Sus canciones me alimentaron desde 1967. En Cuba la Casa de las Américas había convocado el Encuentro de la Canción Protesta, que compartía espacios entre Varadero y La Habana. El concepto era, para la tribu adolescente, una novedad. Cantantes que protestaban, o sea, denunciaban realidades sociales y defendían ideas políticas de avanzada, en tiempos de guerrilla y contrainsurgencia, invasiones yanquis y movilizaciones populares.
Pero pronto nos dimos cuenta de que dicho concepto reducía el espectro de los protagonistas del movimiento. Daniel Viglietti, Alfredo Zitarrosa y Los Olimareños en Uruguay, Víctor Jara y los Parra en Chile, Nicomedes Santa Cruz en Perú, Alí Primera en Venezuela, y el veterano Carlos Puebla y los entonces novísimos Silvio Rodríguez, Pablo Milanés y Noel Nicola en Cuba, por citar a unos pocos, abarcaban mucho más desde la juglaresca. Ya lo dijo Oscar en el diálogo que sostuvimos en 2002: las canciones no se venden, se comparten. En buena lid, se entregan; no se consumen; siembran ideas, no tonterías; van a lo hondo, no quedan en la superficie; rescatan valores, no los despilfarran; y entienden la belleza sin artificios ni maquillajes. Mucho más pertinente fue hablar de la Nueva Canción latinoamericana.
El sabía de las dificultades de hallar canales, en los marcos de la industria hegemónica del entretenimiento, para que el arte que defendía llegara a la gente. Y las venció a base de talento, perseverancia y compromiso. Sin concesiones.
Había que oírlo entonar La casita y observar la reacción del público. En uno de los conciertos que dio en el Auditorio Nacional, le acotaban con datos la actualización de los versos de la pieza. Es una obra donde la sátira política empata con un dejo de amargura. Cada vez que la escucho viene a mi mente una pintada que Alfonso Arau retrató en su filme Calzoncin inspector: “Viva la Revolución”.
En esa línea habrá que oírlo también en un álbum delicioso por el punzante humor expresado en formas musicales de puro sabor popular: Parodias políticas (1975), Allí incluyó La casita junto a otras perlas como Nocturno a un diputado y El corrido del pan y la tortilla.
Se puede pulsar la rabia contenida en Se vende mi país. Pocas coplas en América Latina resume con tanta contundencia la tragedia del modelo neoliberal que ha arrasado con recursos naturales y erosionado soberanías, “por un pinche puñado de dinero”. Pareciera una visión demasiado apocalíptica hasta que el trovador enarbola como principio: “Yo no lo vendo, no, / porque lo quiero. / Yo no lo vendo, no, /mejor me muero”. Su voz dista de ser personal, encarna la dignidad de muchos más de los que se piensa.

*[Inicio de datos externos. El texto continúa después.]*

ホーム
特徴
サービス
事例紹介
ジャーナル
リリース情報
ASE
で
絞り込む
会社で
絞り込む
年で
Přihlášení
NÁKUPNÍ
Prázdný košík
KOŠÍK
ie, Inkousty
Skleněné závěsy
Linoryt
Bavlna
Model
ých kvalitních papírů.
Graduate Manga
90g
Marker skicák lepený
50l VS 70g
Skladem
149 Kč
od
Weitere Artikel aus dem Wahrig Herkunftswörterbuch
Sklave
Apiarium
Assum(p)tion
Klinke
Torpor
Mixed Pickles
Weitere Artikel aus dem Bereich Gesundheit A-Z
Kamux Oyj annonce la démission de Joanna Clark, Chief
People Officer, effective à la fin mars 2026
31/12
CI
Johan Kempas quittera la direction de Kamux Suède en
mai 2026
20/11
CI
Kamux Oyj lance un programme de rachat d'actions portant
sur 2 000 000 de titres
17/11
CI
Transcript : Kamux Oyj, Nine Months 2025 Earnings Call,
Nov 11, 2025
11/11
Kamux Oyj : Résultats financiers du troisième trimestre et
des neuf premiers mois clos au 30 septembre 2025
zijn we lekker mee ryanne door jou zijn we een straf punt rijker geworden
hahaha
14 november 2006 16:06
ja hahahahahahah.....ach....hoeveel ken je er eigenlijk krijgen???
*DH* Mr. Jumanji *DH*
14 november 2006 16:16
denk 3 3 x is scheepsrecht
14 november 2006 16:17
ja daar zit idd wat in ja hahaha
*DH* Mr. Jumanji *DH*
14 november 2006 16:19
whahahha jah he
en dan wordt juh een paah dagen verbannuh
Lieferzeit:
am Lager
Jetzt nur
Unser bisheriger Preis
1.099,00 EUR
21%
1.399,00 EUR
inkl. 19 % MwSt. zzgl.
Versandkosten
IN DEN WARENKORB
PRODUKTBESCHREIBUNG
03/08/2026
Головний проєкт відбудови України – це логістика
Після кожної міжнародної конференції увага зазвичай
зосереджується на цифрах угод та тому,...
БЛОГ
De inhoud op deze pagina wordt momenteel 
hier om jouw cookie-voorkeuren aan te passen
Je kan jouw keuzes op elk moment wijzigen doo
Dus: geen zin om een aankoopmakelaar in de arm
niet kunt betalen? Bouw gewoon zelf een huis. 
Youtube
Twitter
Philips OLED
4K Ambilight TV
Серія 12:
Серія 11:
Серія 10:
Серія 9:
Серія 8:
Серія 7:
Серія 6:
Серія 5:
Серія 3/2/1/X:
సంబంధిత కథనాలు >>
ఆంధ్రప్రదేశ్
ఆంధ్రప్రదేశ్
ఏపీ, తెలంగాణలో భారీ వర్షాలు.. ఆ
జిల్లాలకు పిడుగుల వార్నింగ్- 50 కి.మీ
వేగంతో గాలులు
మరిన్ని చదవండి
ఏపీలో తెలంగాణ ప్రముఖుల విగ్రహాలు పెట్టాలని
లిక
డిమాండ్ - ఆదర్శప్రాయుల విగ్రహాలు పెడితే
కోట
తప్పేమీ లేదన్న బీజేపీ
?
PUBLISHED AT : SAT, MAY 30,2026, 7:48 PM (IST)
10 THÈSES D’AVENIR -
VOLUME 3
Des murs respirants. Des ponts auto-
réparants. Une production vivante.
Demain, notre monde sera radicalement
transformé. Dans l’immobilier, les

Otro Oscar se dio a querer, el de las cuatro canciones con versos de José Martí –la mejor para mí, La niña de Guatemala, pero ojo con la fusión de guajira y huapango de Yo tengo un amigo muerto-; las canciones esenciales de amor –quién quisiera decir al oído de la amada o el amado Por ti-; y el que con suma humildad incorporó a su repertorio piezas representativas de la tradición continental. Como el tremendo bolero Perdón, del puertorriqueño Pedro Flores, el cual en su día fue una gema en las voces de Benny Moré y Pedro Vargas.
En nuestro encuentro de 2002 sólo hubo un momento de tensión, cuando le dije que no me gustaba su celebrada Macondo. Hizo silencio y más tarde respondió: “Te pasa lo que a mí, prefiero el original (Cien años de soledad) y no la copia”.
Tocado días atrás por la muerte de su colega español Luis Eduardo Aute, Oscar escribió los siguientes versos: “Quién va a escuchar tu latido / hasta el último sonido / de tu pintura y canción. /Qué harás con el corazón / de tanto amigo querido”. Bien le caben a Oscar esas palabras en su entrada definitiva a la casa grande, la de la patria que Martí llamó Nuestra América.